A group of IT executives discussed what they had implemented to stave off cyber-attacks at the CIO South Africa Cybersecurity Summit held on 20 February 2024. Here are the real-world practices they have implemented.
The message that came through clearly at the CIO South Africa Cybersecurity Summit, was that people are the weakest link.
IT leaders at the summit said staff are the biggest challenge when it comes to trying to limit the effects of cyber-attacks, despite regular training, as they will still open dodgy links in phishing emails. As one participant said: “It’s all about awareness and training staff. People are the first point where breach of data happens.”
One way to counter this is to build in awareness and understanding as part of KPIs, which will influence raises and bonuses. It’s also vital that IT is on top of staff changes such as new hires and resignations so they can remove security access from the system, or add a new employee at the right risk level. “One weak link can affect the entire company,” noted another attendee.
Contact IT
At the same time, people need to understand that they must get hold of IT when something seems suspicious, or communicate with the tech team when things go wrong. “We had a CFO get hold of me when he received a suspicious email – before he clicked on the link. It was great that he reached out,” noted one CIO.
When it comes to staffing, a solution – even for current employees – is to rank them in terms of level of access. Someone working in a warehouse is not likely to be tech-savvy and therefore doesn’t need email, which is still one of the biggest risks for cyber-attacks.
Lock it down
Another solution that is based on ranking staff members, raised by another attendee, is to have desktops that are locked down when the users only need access to certain programmes and network points and otherwise have low levels of understanding of the cyber space.
“When it comes to those who are more proficient, they can have higher levels of access, such as mobile devices that they can use for work,” said one technologist.
Stolen devices
Laptop theft for the purposes of getting hold of data is not a significant risk in South Africa. “In South Africa, there’s a very small chance that people steal laptops for data. They take them for their value. The question is, how much risk do laptops really have, because people don’t store data on laptops,” noted an IT specialist.
Phishing and other attacks
Although email is a significant area of focus for hackers, most threats come from social engineering, while there are fewer attempts to get into networks for companies such as retail. Those in financial services, however, face a higher level of attack.
According to Fortune Magazine, the financial industry endured the most data breaches in 2023, including a single attack that affected nearly 1,000 institutions.

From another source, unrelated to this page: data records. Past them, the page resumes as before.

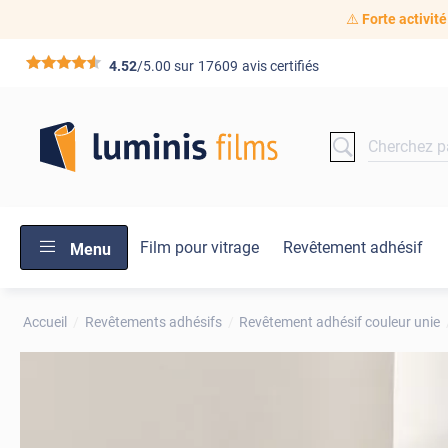
⚠️
Forte activité
*****
4.52
/5.00 sur
17609
avis certifiés
Film pour vitrage
Revêtement adhésif
Menu
Accueil
Revêtements adhésifs
Revêtement adhésif couleur unie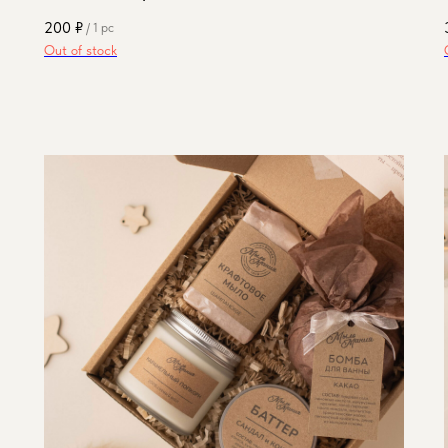
200
₽
/
1 pc
Out of stock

Another large area of concern is that impersonation is not considered when systems are being configured. One example of this an attendee highlighted was the use of AI to generate a fake video of the CEO. This new tool can easily grab the company head’s voice and image from previous videos and use it to fool employees into doing something that opens a door for criminals.
“Impersonation is not considered when systems are being configured. This is probably one of the biggest threats. We use threat intelligence to fight this and run simulations to see if we can be affected,” noted one CIO.

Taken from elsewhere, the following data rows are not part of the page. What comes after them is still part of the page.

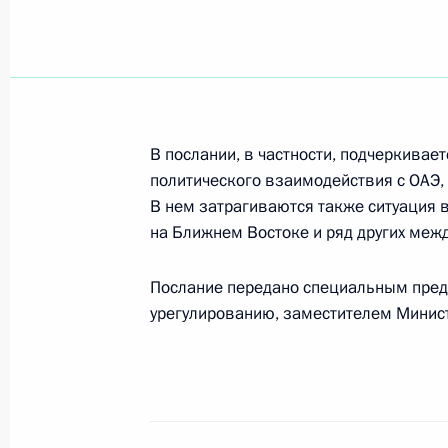
Владимир Путин поздравил Председ
Геннадия Селезнева с днем рожден
6 ноября 2000 года, 00:00
В послании, в частности, подчеркивае
политического взаимодействия с ОАЭ, 
В нем затрагиваются также ситуация 
Владимир Путин поздравил кинореж
на Ближнем Востоке и ряд других меж
с юбилеем
Послание передано специальным пред
6 ноября 2000 года, 00:00
урегулированию, заместителем Минис
5 ноября 2000 года, воскресенье
Владимир Путин через своего спец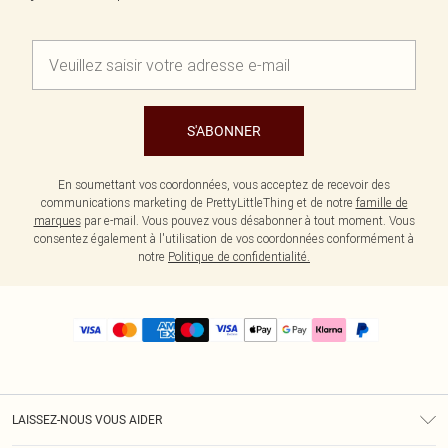
S'ABONNER
En soumettant vos coordonnées, vous acceptez de recevoir des
communications marketing de PrettyLittleThing et de notre
famille de
marques
par e-mail. Vous pouvez vous désabonner à tout moment. Vous
consentez également à l'utilisation de vos coordonnées conformément à
notre
Politique de confidentialité.
LAISSEZ-NOUS VOUS AIDER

So, what else can companies do given that staff remain an entry point?
When it comes to implementing defence strategies, backend solutions require proper authentication such as two-factor ID, which is especially important when staff are working from home or travelling. Other important elements are to take pen and vulnerability testing inhouse and not just rely on external auditors, although these are also an important part of the process.
“Standard operating practice and worst-case scenario planning are boring, but you must go down to that level.”
This internal testing, says one professional, takes eight hours every week. Yet, the company has successfully averted the 400,000 attempts on its systems every day. A lot of testing can now be automated, which is also a smarter way of looking after the estate.
Moreover, when adding new clients or machines to the network, IT needs to ensure that they are locked up and only have access to those areas of the system that they require. The tech department also needs to make certain that service providers do what they should, and no new vulnerabilities come in.
As attacks are a matter of when, not if, it’s important to collaborate with the right partners and have them on call, according to several of those in the brainstorm session. The weak points aren’t those you don’t even know about, commented one participant.
“It’s a matter of when, not if. You need to have good specialists on call, as partners are key. If you have this sort of ecosystem, you can get through nearly anything.”
Although artificial intelligence can be seen as a threat, it can also be used to see which processes can be breached and impact the brand. Another key aspect is to protect the vital aspects of the business, the “crown jewels” – the most valuable or critical assets – and make these a focus area rather than trying to cover everything and overextending staff.
However, the most important aspect to any cybersecurity plan is how a company responds when, not if, they are breached. The entire company needs to be trained so they know how to react when IT is compromised, and they need to know how to escalate the issue, and to whom. And that comes down to compliance and procedures, which must be planned ahead of time.